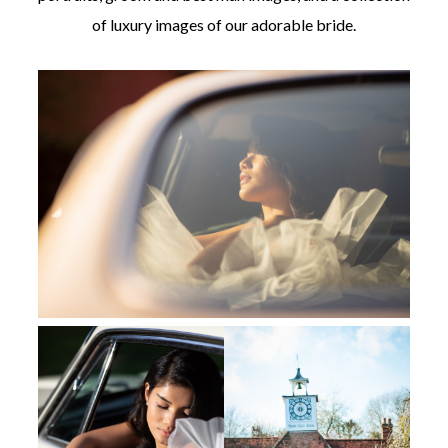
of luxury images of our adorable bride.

---

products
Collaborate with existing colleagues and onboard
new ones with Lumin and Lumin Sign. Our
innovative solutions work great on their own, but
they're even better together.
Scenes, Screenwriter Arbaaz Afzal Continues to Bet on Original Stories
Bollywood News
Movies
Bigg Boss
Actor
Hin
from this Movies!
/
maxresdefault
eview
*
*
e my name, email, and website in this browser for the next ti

==

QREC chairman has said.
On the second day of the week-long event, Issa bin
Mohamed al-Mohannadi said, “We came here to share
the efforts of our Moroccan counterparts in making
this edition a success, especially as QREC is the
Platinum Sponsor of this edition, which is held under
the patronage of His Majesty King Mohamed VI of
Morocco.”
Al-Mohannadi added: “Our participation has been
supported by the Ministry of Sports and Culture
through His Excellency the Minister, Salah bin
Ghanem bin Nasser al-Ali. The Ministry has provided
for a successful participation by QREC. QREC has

Task to carry out:
Which lines above run from the one containing "here to share" down to the one containing "for a successful"? Repeat exactly those, both ends included, and nothing else.

Answer for the task:
Mohamed al-Mohannadi said, “We came here to share
the efforts of our Moroccan counterparts in making
this edition a success, especially as QREC is the
Platinum Sponsor of this edition, which is held under
the patronage of His Majesty King Mohamed VI of
Morocco.”
Al-Mohannadi added: “Our participation has been
supported by the Ministry of Sports and Culture
through His Excellency the Minister, Salah bin
Ghanem bin Nasser al-Ali. The Ministry has provided
for a successful participation by QREC. QREC has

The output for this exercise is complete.